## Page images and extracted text
++++++++++
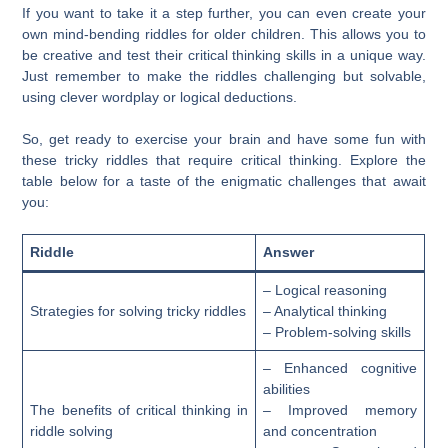
If you want to take it a step further, you can even create your
own mind-bending riddles for older children. This allows you to
be creative and test their critical thinking skills in a unique way.
Just remember to make the riddles challenging but solvable,
using clever wordplay or logical deductions.
So, get ready to exercise your brain and have some fun with
these tricky riddles that require critical thinking. Explore the
table below for a taste of the enigmatic challenges that await
you:
Riddle
Answer
– Logical reasoning
Strategies for solving tricky riddles
– Analytical thinking
– Problem-solving skills
– Enhanced cognitive
abilities
The benefits of critical thinking in
– Improved memory
riddle solving
and concentration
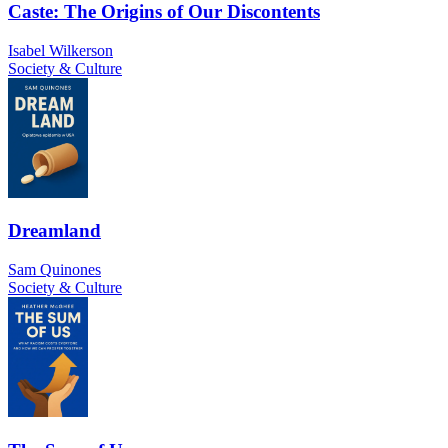
Caste: The Origins of Our Discontents
Isabel Wilkerson
Society & Culture
Dreamland
Sam Quinones
Society & Culture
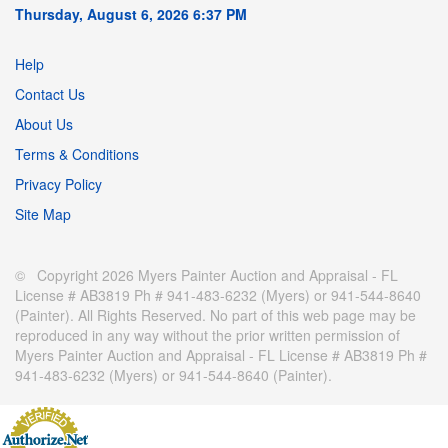
Thursday, August 6, 2026 6:37 PM
Help
Contact Us
About Us
Terms & Conditions
Privacy Policy
Site Map
© Copyright 2026 Myers Painter Auction and Appraisal - FL
License # AB3819 Ph # 941-483-6232 (Myers) or 941-544-8640
(Painter). All Rights Reserved. No part of this web page may be
reproduced in any way without the prior written permission of
Myers Painter Auction and Appraisal - FL License # AB3819 Ph #
941-483-6232 (Myers) or 941-544-8640 (Painter).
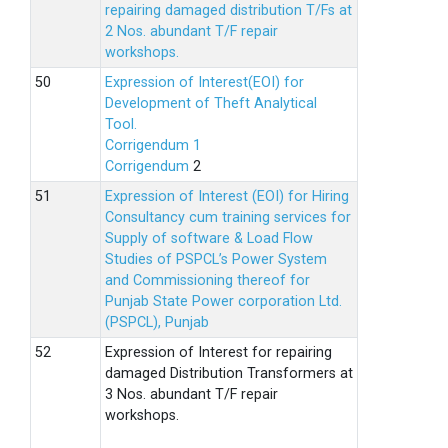
repairing damaged distribution T/Fs at
2 Nos. abundant T/F repair
workshops.
Expression of Interest(EOI) for
Development of Theft Analytical
Tool.
Corrigendum 1
Corrigendum
2
Expression of Interest (EOI) for Hiring
Consultancy cum training services for
Supply of software & Load Flow
Studies of PSPCL’s Power System
and Commissioning thereof for
Punjab State Power corporation Ltd.
(PSPCL), Punjab
Expression of Interest for repairing
damaged Distribution Transformers at
3 Nos. abundant T/F repair
workshops.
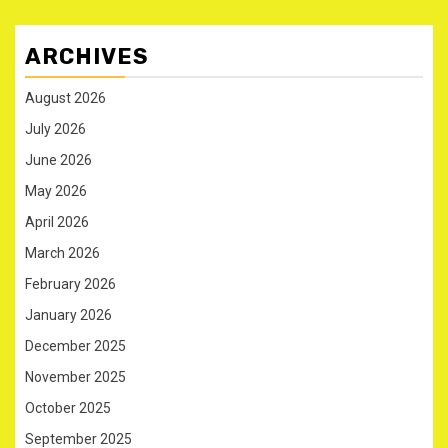
ARCHIVES
August 2026
July 2026
June 2026
May 2026
April 2026
March 2026
February 2026
January 2026
December 2025
November 2025
October 2025
September 2025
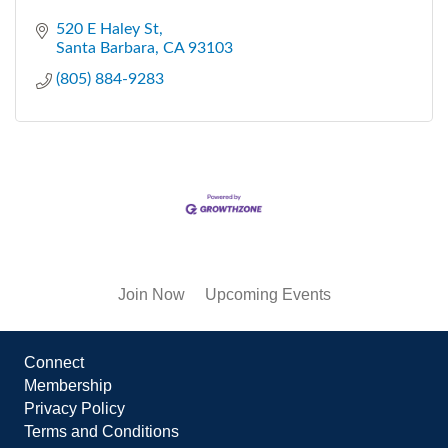
520 E Haley St
Santa Barbara
CA
93103
(805) 884-9283
Join Now
Upcoming Events
Connect
Membership
Privacy Policy
Terms and Conditions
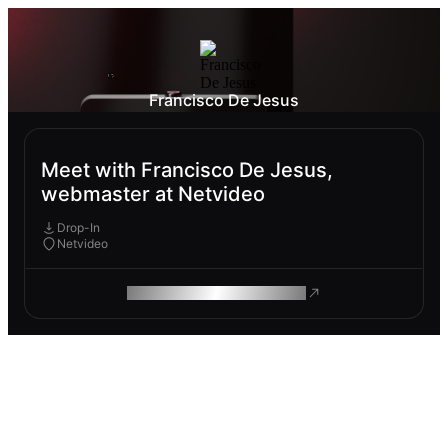
Francisco De Jesus
Meet with Francisco De Jesus,
webmaster at Netvideo
Drop-In
Netvideo
ROAM MAKES REMOTE WORK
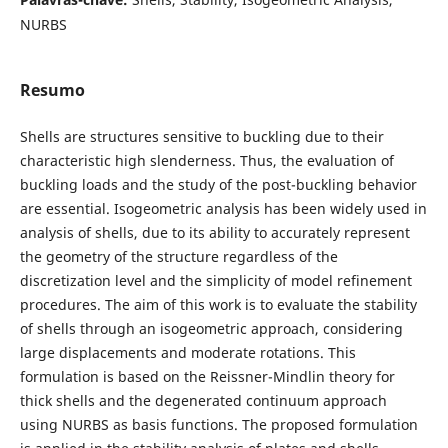
NURBS
Resumo
Shells are structures sensitive to buckling due to their
characteristic high slenderness. Thus, the evaluation of
buckling loads and the study of the post-buckling behavior
are essential. Isogeometric analysis has been widely used in
analysis of shells, due to its ability to accurately represent
the geometry of the structure regardless of the
discretization level and the simplicity of model refinement
procedures. The aim of this work is to evaluate the stability
of shells through an isogeometric approach, considering
large displacements and moderate rotations. This
formulation is based on the Reissner-Mindlin theory for
thick shells and the degenerated continuum approach
using NURBS as basis functions. The proposed formulation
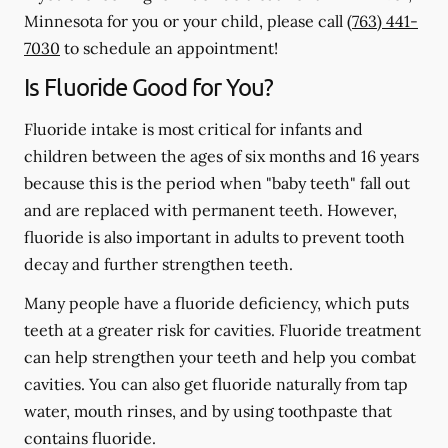
Minnesota for you or your child, please call
(763) 441-
7030
to schedule an appointment!
Is Fluoride Good for You?
Fluoride intake is most critical for infants and
children between the ages of six months and 16 years
because this is the period when "baby teeth" fall out
and are replaced with permanent teeth. However,
fluoride is also important in adults to prevent tooth
decay and further strengthen teeth.
Many people have a fluoride deficiency, which puts
teeth at a greater risk for cavities. Fluoride treatment
can help strengthen your teeth and help you combat
cavities. You can also get fluoride naturally from tap
water, mouth rinses, and by using toothpaste that
contains fluoride.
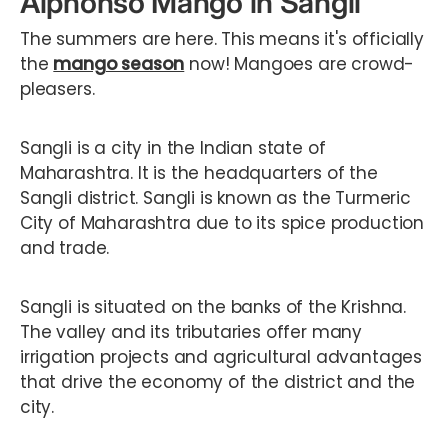
Alphonso Mango in Sangli
The summers are here. This means it's officially
the
mango season
now! Mangoes are crowd-
pleasers.
Sangli is a city in the Indian state of
Maharashtra. It is the headquarters of the
Sangli district. Sangli is known as the Turmeric
City of Maharashtra due to its spice production
and trade.
Sangli is situated on the banks of the Krishna.
The valley and its tributaries offer many
irrigation projects and agricultural advantages
that drive the economy of the district and the
city.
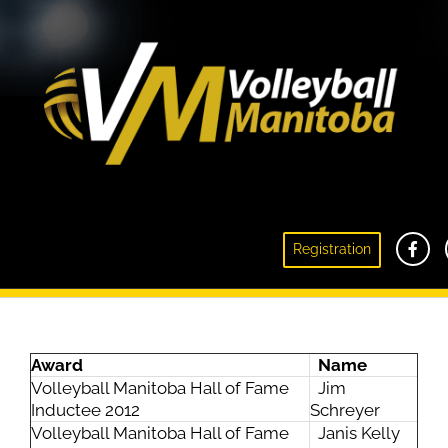
Registration
2012 Award Recipients
Award
Name
Volleyball Manitoba Hall of Fame
Jim
Inductee 2012
Schreyer
Volleyball Manitoba Hall of Fame
Janis Kelly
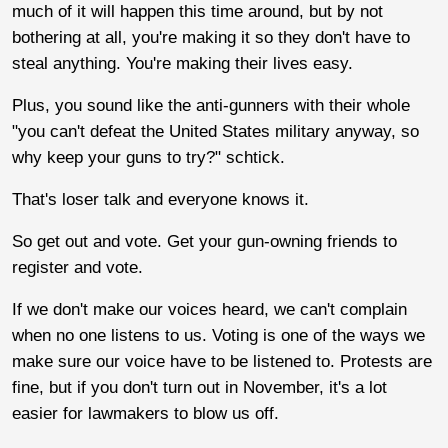
much of it will happen this time around, but by not
bothering at all, you're making it so they don't have to
steal anything. You're making their lives easy.
Plus, you sound like the anti-gunners with their whole
"you can't defeat the United States military anyway, so
why keep your guns to try?" schtick.
That's loser talk and everyone knows it.
So get out and vote. Get your gun-owning friends to
register and vote.
If we don't make our voices heard, we can't complain
when no one listens to us. Voting is one of the ways we
make sure our voice have to be listened to. Protests are
fine, but if you don't turn out in November, it's a lot
easier for lawmakers to blow us off.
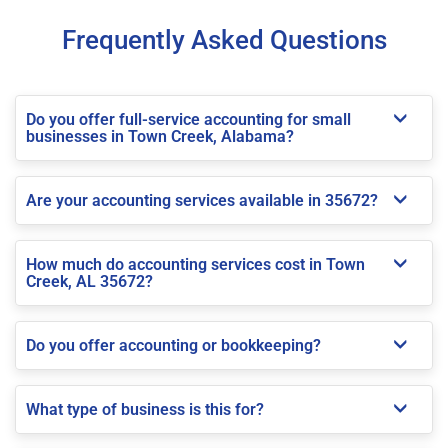
Frequently Asked Questions
Do you offer full-service accounting for small
businesses in Town Creek, Alabama?
Are your accounting services available in 35672?
How much do accounting services cost in Town
Creek, AL 35672?
Do you offer accounting or bookkeeping?
What type of business is this for?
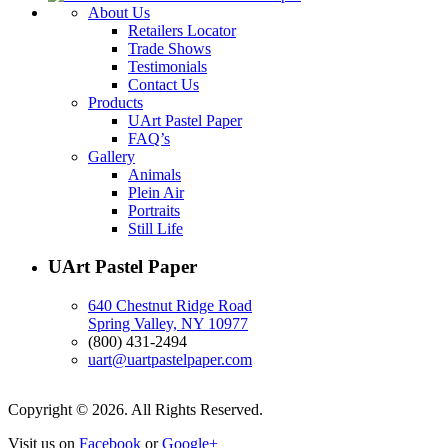
About Us
Retailers Locator
Trade Shows
Testimonials
Contact Us
Products
UArt Pastel Paper
FAQ’s
Gallery
Animals
Plein Air
Portraits
Still Life
UArt Pastel Paper
640 Chestnut Ridge Road
Spring Valley, NY 10977
(800) 431-2494
uart@uartpastelpaper.com
Copyright © 2026. All Rights Reserved.
Visit us on
Facebook
or
Google+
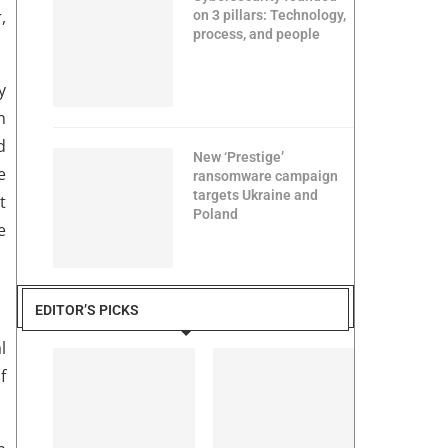
,
on 3 pillars: Technology,
process, and people
y
n
d
New ‘Prestige’
e
ransomware campaign
targets Ukraine and
t
Poland
e
EDITOR’S PICKS
l
f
++++++++++
## DIRECTIONS FOR THIS TASK
Find every line above that contains the word "much", and return each one.

## EXERCISE OUTPUT
much of it will happen this time around, but by not
How much do accounting services cost in Town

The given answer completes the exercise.